# Exercise 1 (The World Series) 

The “World Series” is a tournament between the champion of the USA’s National League and American League to decide the U.S. Major League Baseball champion. At present, it is won by the first team to win four games out of a possible seven. Since baseball games do not end in ties, at most seven games are ever played.

It is often said that “baseball is a game of inches.” This means that small changes in the physical outcomes of a given play can lead to loss or victory. It also means that the outcome of a game between two teams is effectively random. Let us say that if the probability p that Team A beats Team B is strictly greater than 1/2, then Team A is better than Team B. Note that it is possible (with probability 1 − p) for the better team to lose a game. Frederick Mosteller estimated (based on data from 44 Series from the first half of the 20th century) that the probability that the better team wins any given World Series game is 0.65 and that the outcomes of the games are stochastically independent. A few years ago I redid his calculation for all 108 Series through 2012 and came up with 0.59. (You will have a chance to figure this out later in the course with data through the 2016 Series.)

Let p be the probability that Team A wins any given game. Assume that it is the same for every game, and that the outcomes of the game are stochastically independent. The probability that Team B wins is thus 1 − p.
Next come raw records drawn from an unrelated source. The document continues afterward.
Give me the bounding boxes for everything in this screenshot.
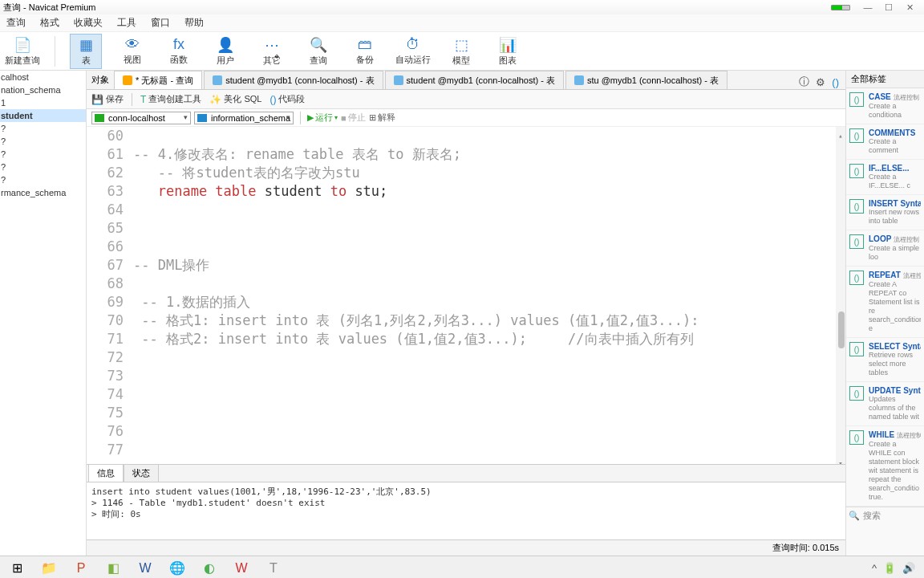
snippet-item[interactable]: ()UPDATE Syntax Updates columns of the n… bbox=[846, 382, 924, 426]
menu-查询[interactable]: 查询 bbox=[6, 16, 26, 30]
toolbar-query[interactable]: 🔍查询 bbox=[302, 34, 334, 69]
titlebar: 查询 - Navicat Premium — ☐ ✕ bbox=[0, 0, 924, 14]
scrollbar-thumb[interactable] bbox=[838, 311, 845, 348]
toolbar-new-query[interactable]: 📄新建查询 bbox=[5, 34, 40, 69]
code-snippet-button[interactable]: ()代码段 bbox=[270, 93, 305, 105]
snippet-item[interactable]: ()WHILE 流程控制Create a WHILE con statement… bbox=[846, 426, 924, 507]
tree-item[interactable]: ? bbox=[0, 148, 86, 161]
toolbar-other[interactable]: ⋯其它 bbox=[256, 34, 288, 69]
save-button[interactable]: 💾保存 bbox=[91, 93, 124, 105]
menu-工具[interactable]: 工具 bbox=[117, 16, 136, 30]
explain-button[interactable]: ⊞解释 bbox=[369, 112, 395, 124]
minimize-button[interactable]: — bbox=[863, 2, 873, 12]
editor-scrollbar[interactable]: ▴ ▾ bbox=[836, 127, 845, 464]
toolbar-auto-run[interactable]: ⏱自动运行 bbox=[395, 34, 431, 69]
connection-row: conn-localhost information_schema ▶运行▾ ■… bbox=[87, 109, 845, 127]
function-icon: fx bbox=[173, 36, 184, 53]
tab-strip: 对象 * 无标题 - 查询student @mydb1 (conn-localh… bbox=[87, 71, 845, 90]
scroll-down-icon[interactable]: ▾ bbox=[836, 454, 845, 464]
toolbar-view[interactable]: 👁视图 bbox=[116, 34, 148, 69]
tree-item[interactable]: ? bbox=[0, 161, 86, 173]
task-chrome[interactable]: 🌐 bbox=[163, 558, 192, 579]
result-tab-status[interactable]: 状态 bbox=[124, 464, 159, 482]
query-sub-toolbar: 💾保存 T查询创建工具 ✨美化 SQL ()代码段 bbox=[87, 90, 845, 109]
task-word[interactable]: W bbox=[131, 558, 160, 579]
beautify-sql-button[interactable]: ✨美化 SQL bbox=[209, 93, 261, 105]
task-powerpoint[interactable]: P bbox=[67, 558, 95, 579]
sql-editor[interactable]: 606162636465666768697071727374757677 -- … bbox=[87, 127, 845, 464]
tree-item[interactable]: nation_schema bbox=[0, 83, 86, 96]
result-tab-strip: 信息 状态 bbox=[87, 464, 845, 482]
tree-item[interactable]: ? bbox=[0, 135, 86, 148]
tab-student-2[interactable]: student @mydb1 (conn-localhost) - 表 bbox=[385, 71, 564, 89]
query-builder-button[interactable]: T查询创建工具 bbox=[140, 93, 201, 105]
tab-untitled[interactable]: * 无标题 - 查询 bbox=[114, 71, 202, 89]
toolbar-user[interactable]: 👤用户 bbox=[209, 34, 241, 69]
code-content[interactable]: -- 4.修改表名: rename table 表名 to 新表名; -- 将s… bbox=[130, 127, 845, 464]
model-icon: ⬚ bbox=[455, 36, 468, 54]
user-icon: 👤 bbox=[217, 36, 234, 54]
tray-battery-icon[interactable]: 🔋 bbox=[883, 562, 896, 574]
explain-icon: ⊞ bbox=[369, 112, 376, 123]
query-icon: 🔍 bbox=[310, 36, 327, 54]
tab-objects[interactable]: 对象 bbox=[87, 71, 114, 89]
menu-帮助[interactable]: 帮助 bbox=[184, 16, 204, 30]
tree-item[interactable]: student bbox=[0, 109, 86, 122]
connection-icon bbox=[95, 114, 104, 122]
snippet-item[interactable]: ()SELECT Syntax Retrieve rows select mor… bbox=[846, 338, 924, 382]
menu-收藏夹[interactable]: 收藏夹 bbox=[74, 16, 103, 30]
snippet-panel: 全部标签 ()CASE 流程控制Create a conditiona()COM… bbox=[845, 71, 924, 556]
tab-student-1[interactable]: student @mydb1 (conn-localhost) - 表 bbox=[204, 71, 383, 89]
task-app2[interactable]: ◐ bbox=[195, 558, 224, 579]
connection-dropdown[interactable]: conn-localhost bbox=[91, 112, 191, 124]
toolbar-function[interactable]: fx函数 bbox=[163, 34, 195, 69]
line-gutter: 606162636465666768697071727374757677 bbox=[87, 127, 130, 464]
snippet-item[interactable]: ()CASE 流程控制Create a conditiona bbox=[846, 88, 924, 124]
tree-item[interactable]: ? bbox=[0, 173, 86, 186]
tab-stu[interactable]: stu @mydb1 (conn-localhost) - 表 bbox=[565, 71, 727, 89]
result-output[interactable]: insert into student values(1001,'男',18,'… bbox=[87, 482, 845, 539]
gear-icon[interactable]: ⚙ bbox=[816, 76, 825, 88]
toolbar-backup[interactable]: 🗃备份 bbox=[349, 34, 381, 69]
stop-button[interactable]: ■停止 bbox=[341, 112, 366, 124]
maximize-button[interactable]: ☐ bbox=[884, 2, 894, 12]
task-text[interactable]: T bbox=[259, 558, 288, 579]
task-wps[interactable]: W bbox=[227, 558, 256, 579]
task-start[interactable]: ⊞ bbox=[2, 558, 31, 579]
tree-item[interactable]: ? bbox=[0, 122, 86, 135]
snippet-icon: () bbox=[849, 271, 864, 285]
database-dropdown[interactable]: information_schema bbox=[194, 112, 294, 124]
task-app1[interactable]: ◧ bbox=[99, 558, 128, 579]
snippet-item[interactable]: ()INSERT Syntax Insert new rows into tab… bbox=[846, 195, 924, 230]
snippet-item[interactable]: ()IF...ELSE... Create a IF...ELSE... c bbox=[846, 160, 924, 195]
brackets-icon[interactable]: () bbox=[832, 76, 839, 88]
tree-item[interactable]: rmance_schema bbox=[0, 186, 86, 199]
help-icon[interactable]: ⓘ bbox=[799, 75, 809, 89]
toolbar-chart[interactable]: 📊图表 bbox=[492, 34, 524, 69]
tree-item[interactable]: calhost bbox=[0, 71, 86, 83]
run-button[interactable]: ▶运行▾ bbox=[307, 112, 338, 124]
toolbar-table[interactable]: ▦表 bbox=[70, 34, 102, 69]
toolbar-model[interactable]: ⬚模型 bbox=[445, 34, 477, 69]
tray-sound-icon[interactable]: 🔊 bbox=[902, 562, 915, 574]
object-tree[interactable]: calhostnation_schema1student?????rmance_… bbox=[0, 71, 87, 556]
tray-up-icon[interactable]: ^ bbox=[872, 562, 877, 574]
menubar: 查询格式收藏夹工具窗口帮助 bbox=[0, 14, 924, 32]
tab-icon bbox=[123, 75, 132, 85]
menu-窗口[interactable]: 窗口 bbox=[151, 16, 170, 30]
snippet-panel-header: 全部标签 bbox=[846, 71, 924, 88]
close-button[interactable]: ✕ bbox=[905, 2, 914, 12]
tree-item[interactable]: 1 bbox=[0, 96, 86, 109]
result-tab-info[interactable]: 信息 bbox=[88, 464, 124, 482]
snippet-search[interactable]: 🔍 搜索 bbox=[846, 507, 924, 524]
snippet-item[interactable]: ()REPEAT 流程控制Create A REPEAT co Statemen… bbox=[846, 267, 924, 338]
menu-格式[interactable]: 格式 bbox=[40, 16, 59, 30]
snippet-item[interactable]: ()LOOP 流程控制Create a simple loo bbox=[846, 230, 924, 267]
taskbar: ⊞ 📁 P ◧ W 🌐 ◐ W T ^ 🔋 🔊 bbox=[0, 556, 924, 578]
scroll-up-icon[interactable]: ▴ bbox=[836, 127, 845, 136]
system-tray[interactable]: ^ 🔋 🔊 bbox=[872, 562, 922, 574]
snippet-item[interactable]: ()COMMENTS Create a comment bbox=[846, 124, 924, 160]
stop-icon: ■ bbox=[341, 113, 346, 123]
snippet-icon: () bbox=[849, 430, 864, 445]
task-explorer[interactable]: 📁 bbox=[34, 558, 63, 579]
We can describe the general rule to determine the winner in two ways. Either the winner is first team to win m games, or as the team that wins the most out of 2m − 1 games. In practice, the series is over as soon as one team wins m games.

#### Exercise 1.1

1. What is the probability that Team A wins the series in exactly m games? (Give the formula, and explain it.)

The only way Team A can win the series in exactly $m$ games is if it wins the first $m$ games.  This happens with probability $p^m$. $\square$

In [1]:
import numpy as np

In [75]:
# empirical check
m = 3
p = 0.6
num_experiments = 1000
data = np.random.binomial(m, p, size=num_experiments)
print("Empirical result = {0}".format(np.count_nonzero(data == m)/num_experiments))
print("Theoretical result = {0}".format(p**m))

Empirical result = 0.208
Theoretical result = 0.21599999999999997


#### Exercise 1.2

2. What is the probability that Team B wins the series in exactly m games?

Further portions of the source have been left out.